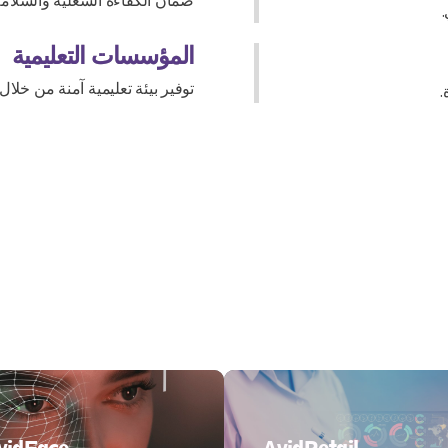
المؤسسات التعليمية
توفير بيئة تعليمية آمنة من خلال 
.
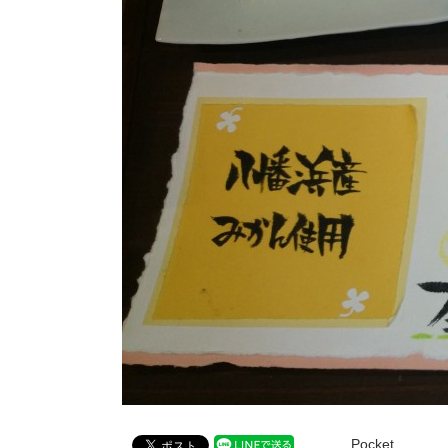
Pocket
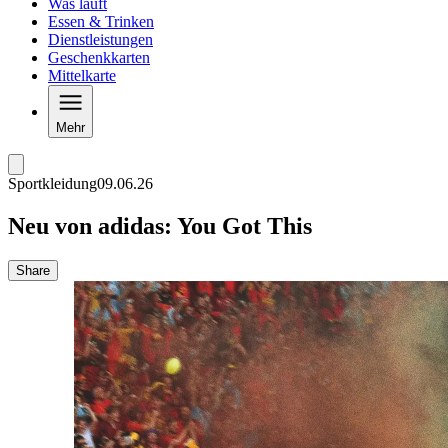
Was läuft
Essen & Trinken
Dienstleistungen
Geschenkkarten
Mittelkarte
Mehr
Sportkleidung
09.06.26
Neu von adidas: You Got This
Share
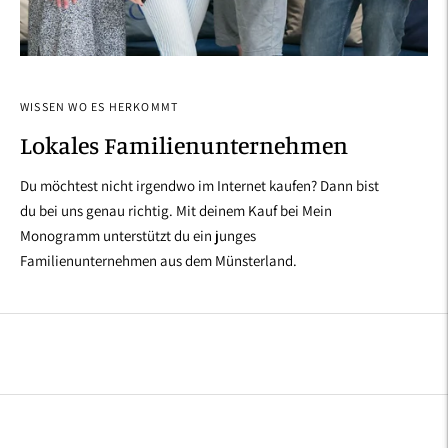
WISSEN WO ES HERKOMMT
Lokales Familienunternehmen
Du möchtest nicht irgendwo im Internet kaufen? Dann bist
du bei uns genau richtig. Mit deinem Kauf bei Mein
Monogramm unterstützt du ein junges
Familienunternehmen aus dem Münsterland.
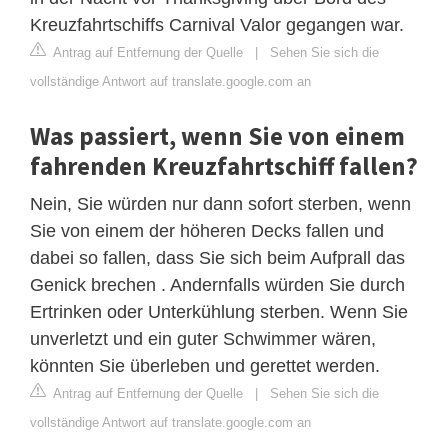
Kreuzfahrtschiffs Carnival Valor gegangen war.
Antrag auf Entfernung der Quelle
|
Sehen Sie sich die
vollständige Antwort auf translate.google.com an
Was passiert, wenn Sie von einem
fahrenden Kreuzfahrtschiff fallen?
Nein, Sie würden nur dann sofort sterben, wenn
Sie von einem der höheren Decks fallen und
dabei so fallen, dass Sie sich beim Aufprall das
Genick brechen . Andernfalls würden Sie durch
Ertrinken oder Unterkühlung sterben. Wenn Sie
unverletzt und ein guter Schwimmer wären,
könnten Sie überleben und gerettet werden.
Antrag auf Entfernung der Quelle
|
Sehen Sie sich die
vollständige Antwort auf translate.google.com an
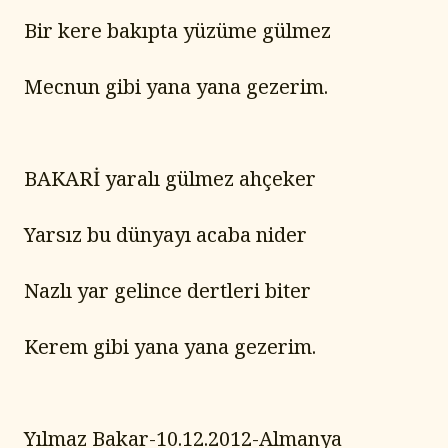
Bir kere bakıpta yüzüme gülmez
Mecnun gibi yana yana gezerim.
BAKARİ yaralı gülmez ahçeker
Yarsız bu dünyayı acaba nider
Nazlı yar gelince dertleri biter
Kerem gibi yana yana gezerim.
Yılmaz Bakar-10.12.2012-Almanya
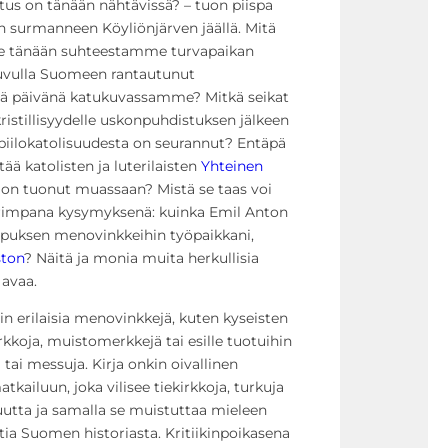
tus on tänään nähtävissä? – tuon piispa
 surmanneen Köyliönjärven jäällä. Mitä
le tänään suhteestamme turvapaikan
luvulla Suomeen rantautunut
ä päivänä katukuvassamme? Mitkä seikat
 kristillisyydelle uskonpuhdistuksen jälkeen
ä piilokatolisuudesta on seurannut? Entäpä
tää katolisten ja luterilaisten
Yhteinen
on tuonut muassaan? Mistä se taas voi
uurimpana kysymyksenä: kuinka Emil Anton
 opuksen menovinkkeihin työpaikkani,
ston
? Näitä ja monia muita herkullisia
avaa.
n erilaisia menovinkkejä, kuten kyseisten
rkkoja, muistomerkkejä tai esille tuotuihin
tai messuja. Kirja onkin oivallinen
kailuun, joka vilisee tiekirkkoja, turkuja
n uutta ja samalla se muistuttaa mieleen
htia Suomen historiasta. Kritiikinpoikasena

**Task to carry out**
Give again, word for word, the lines above from the first one through the one containing "Monogramm unterstützt du ein junges"; no pictures.

**Written reply**
المؤسسات التعليمية
توفير بيئة تعليمية آمنة من خلال 
.
Pocket
Was läuft
Essen & Trinken
Dienstleistungen
Geschenkkarten
Mittelkarte
Mehr
Sportkleidung
09.06.26
Neu von adidas: You Got This
Share
WISSEN WO ES HERKOMMT
Lokales Familienunternehmen
Du möchtest nicht irgendwo im Internet kaufen? Dann bist
du bei uns genau richtig. Mit deinem Kauf bei Mein
Monogramm unterstützt du ein junges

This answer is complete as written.